_WHAT IS NEEDED_.
From the line with "pricing is indicated" down to the final line of the material below, quote every line exactly and leave out all lines before it.

_RECORD EXCERPTS_.
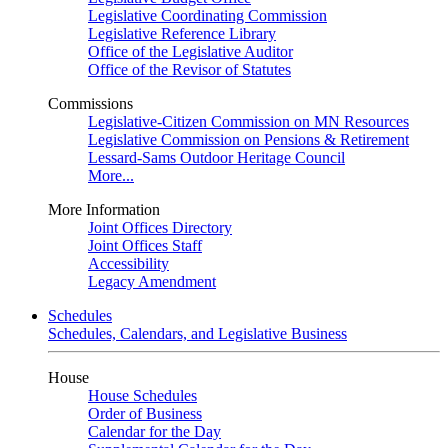
Legislative Coordinating Commission
Legislative Reference Library
Office of the Legislative Auditor
Office of the Revisor of Statutes
Commissions
Legislative-Citizen Commission on MN Resources
Legislative Commission on Pensions & Retirement
Lessard-Sams Outdoor Heritage Council
More...
More Information
Joint Offices Directory
Joint Offices Staff
Accessibility
Legacy Amendment
Schedules
Schedules, Calendars, and Legislative Business
House
House Schedules
Order of Business
Calendar for the Day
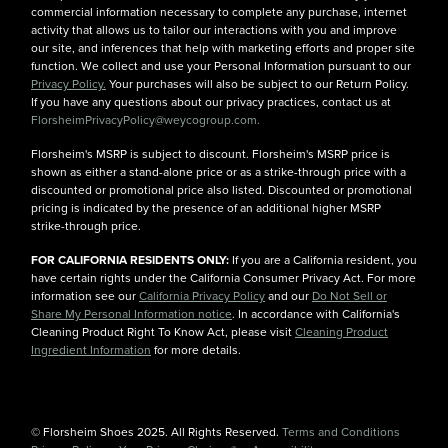
commercial information necessary to complete any purchase, internet
activity that allows us to tailor our interactions with you and improve
our site, and inferences that help with marketing efforts and proper site
function. We collect and use your Personal Information pursuant to our
Privacy Policy.
Your purchases will also be subject to our Return Policy.
If you have any questions about our privacy practices, contact us at
FlorsheimPrivacyPolicy@weycogroup.com.
Florsheim's MSRP is subject to discount. Florsheim's MSRP price is
shown as either a stand-alone price or as a strike-through price with a
discounted or promotional price also listed. Discounted or promotional
pricing is indicated by the presence of an additional higher MSRP
strike-through price.
FOR CALIFORNIA RESIDENTS ONLY:
If you are a California resident, you
have certain rights under the California Consumer Privacy Act. For more
information see our
California Privacy Policy
and our
Do Not Sell or
Share My Personal Information notice
. In accordance with California's
Cleaning Product Right To Know Act, please visit
Cleaning Product
Ingredient Information
for more details.
© Florsheim Shoes 2025. All Rights Reserved.
Terms and Conditions
|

_SOLVED PROBLEM_.
pricing is indicated by the presence of an additional higher MSRP
strike-through price.
FOR CALIFORNIA RESIDENTS ONLY:
If you are a California resident, you
have certain rights under the California Consumer Privacy Act. For more
information see our
California Privacy Policy
and our
Do Not Sell or
Share My Personal Information notice
. In accordance with California's
Cleaning Product Right To Know Act, please visit
Cleaning Product
Ingredient Information
for more details.
© Florsheim Shoes 2025. All Rights Reserved.
Terms and Conditions
|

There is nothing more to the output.